Dilman Dila is a Ugandan writer and film maker. In 2014, he was longlisted for the BBC Radio Playwriting Competition, and in 2013, he was shortlisted for the prestigious Commonwealth Short Story Prize and long listed for the Short Story Day Africa prize. He was nominated for the 2008 Million Writers Awards for his short story, Homecoming. He first appeared in print in The Sunday Vision in 2001. His works have since featured in several literary magazines and anthologies. His most recent works include the sci-fi, Lights on Water, published in The Short Anthology, the novelette, The Terminal Move, and the romance novella, Cranes Crest at Sunset, which are available on Amazon. His films include the masterpiece, What Happened in Room 13 (2007), and the narrative feature, The Felistas Fable (2013), which was nominated for Best First Feature at AMAA 2014. More of his life and works is available at his website http://www.dilmandila.com.

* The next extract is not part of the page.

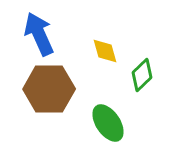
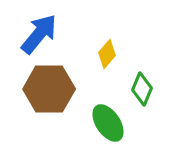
blue arrow: rotated 63 degrees clockwise
yellow diamond: moved 2 px right, 3 px down; rotated 56 degrees clockwise
green diamond: moved 14 px down; rotated 24 degrees counterclockwise
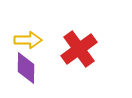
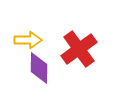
purple diamond: moved 13 px right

Chinelo Onwualu is a writer, editor, and unrepentant dog person living in Toronto, Canada. She is a non-fiction editor of Anathema Magazine and co-founder of Omenana, a magazine of African speculative fiction, and the former chief spokesperson for the African Speculative Fiction Society. Onwualu has a masters degree in journalism from Syracuse University and has worked as a reporter and online editor in Nigeria and the United States. She was also a senior editor for Cassava Republic Press, one of the leading independent publishers in Africa. Onwualu is a 2014 veteran of the Clarion West Writers Workshop, which she attended as the recipient of the Octavia E. Butler Scholarship. Her writing has been featured in several anthologies and magazines, including Uncanny magazine, Strange Horizons, The Kalahari Review, and Brittle Paper. She has been nominated for the British Science Fiction Awards, the Nommo Awards for African Speculative Fiction, and the Short Story Day Africa Award.